How does the tsunami warning system work?

Seismographs can recognize earthquakes or volcanic eruptions - which can cause tsunamis. But only a few large earthquakes cause this size event, so the warning system based only on seismic data is easily alarmed.

Scientists need to add other devices at sea to assist in identification. They include 2 main types: Pressure gauges at the bottom of the sea and tide gauges - sea level monitoring on the coast.

Dart warning system.
1. The receiver at the bottom of the sea measures water pressure every 15 seconds.
2. The float measures surface conditions and sends it with the seabed data to the satellite.
3. Satellite receives data and sends it to ground station.

Ocean Tsunami and Tsunami Warning System (Dart) uses buoys and probes that are located far from the sea.

A pressure gauge at the bottom of the sea will measure the height of the water above it - change the wave height - and send a signal to a float on the surface. This float monitors the surface condition and sends the information it receives - plus data from the sea floor - to a satellite, where they are relayed back to a ground receiving station.
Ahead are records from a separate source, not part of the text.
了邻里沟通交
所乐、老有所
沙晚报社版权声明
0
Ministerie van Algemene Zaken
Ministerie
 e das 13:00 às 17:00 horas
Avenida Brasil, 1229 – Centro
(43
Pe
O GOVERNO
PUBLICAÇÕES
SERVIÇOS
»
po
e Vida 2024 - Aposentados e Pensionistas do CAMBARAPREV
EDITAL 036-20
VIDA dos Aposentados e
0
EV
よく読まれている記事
Germany is cooperating with Indonesia in a project to place 10 buoys in this Indian Ocean region. The first two were installed last November. India, Thailand and Australia are also expected to install Dart buoys along the Sunda Trench - the area that triggered the earthquake, triggering the tsunami of December 26 last year.

Tide gauge
1. The tube in the tube will measure sea level.
2. Data is processed and sent to satellite.
3. Satellite data transmission to the alert center.
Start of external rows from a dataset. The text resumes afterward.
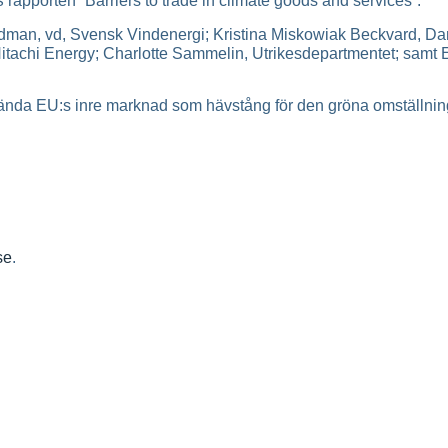
s
rapporten “Barriers to trade in climate goods and services”.
adman, vd, Svensk Vindenergi; Kristina Miskowiak Beckvard, D
Hitachi Energy; Charlotte Sammelin, Utrikesdepartmentet; samt
nvända EU:s inre marknad som hävstång för den gröna omställni
se
.
aserad vindkraft
ng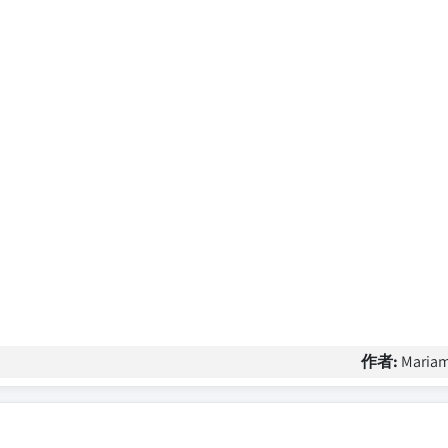
作者:
Mariam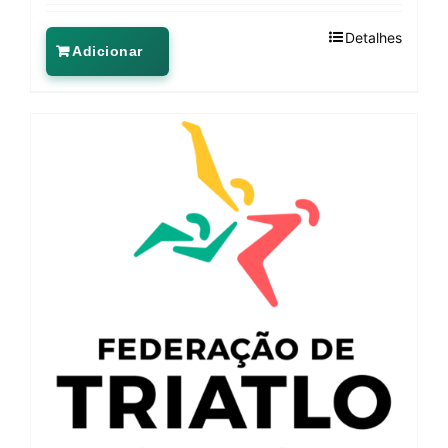
Detalhes
Adicionar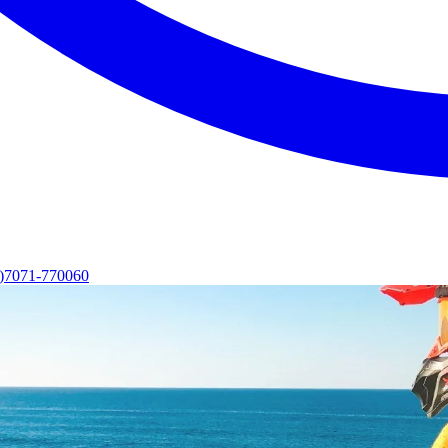
0)7071-770060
The advantage of the Dart system is that it can detect tsunamis far from the sea and have enough time to warn countries in the region. However, the cost of installing and operating buoys is very expensive.

Meanwhile, the UNESCO Intergovernmental Oceanographic Commission (IOC) is focusing on a network of tidal or sea level gauges.
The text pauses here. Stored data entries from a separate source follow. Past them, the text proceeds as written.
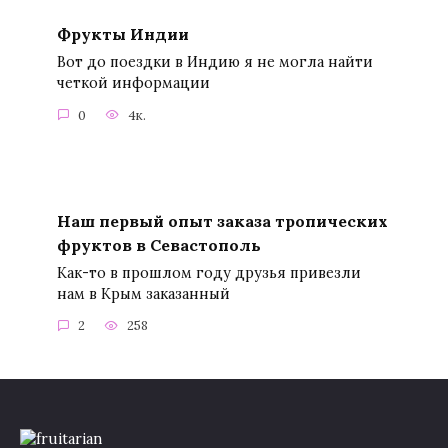
Фрукты Индии
Вот до поездки в Индию я не могла найти
четкой информации
0
4к.
Наш первый опыт заказа тропических
фруктов в Севастополь
Как-то в прошлом году друзья привезли
нам в Крым заказанный
2
258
Unlike Dart buoys, tide gauges in the Global Sea Level Observation System (GLOSS) are located on land - either on the shores of large continents or on offshore islands. The most basic type of gauge observes the surface of the water with a pipe and float system. More modern designs "shoot" radars or ultrasound waves into the water from above, or use sea floor pressure sensors attached to a surface observation station with a cable.

There are nearly 70 GLOSS stations in the Indian Ocean. Before the tsunami last year, they were used to measure sea level in long-term studies of climate change, and data was only transmitted periodically. But now they are upgraded to send instant information via satellites to newly established national tsunami warning centers.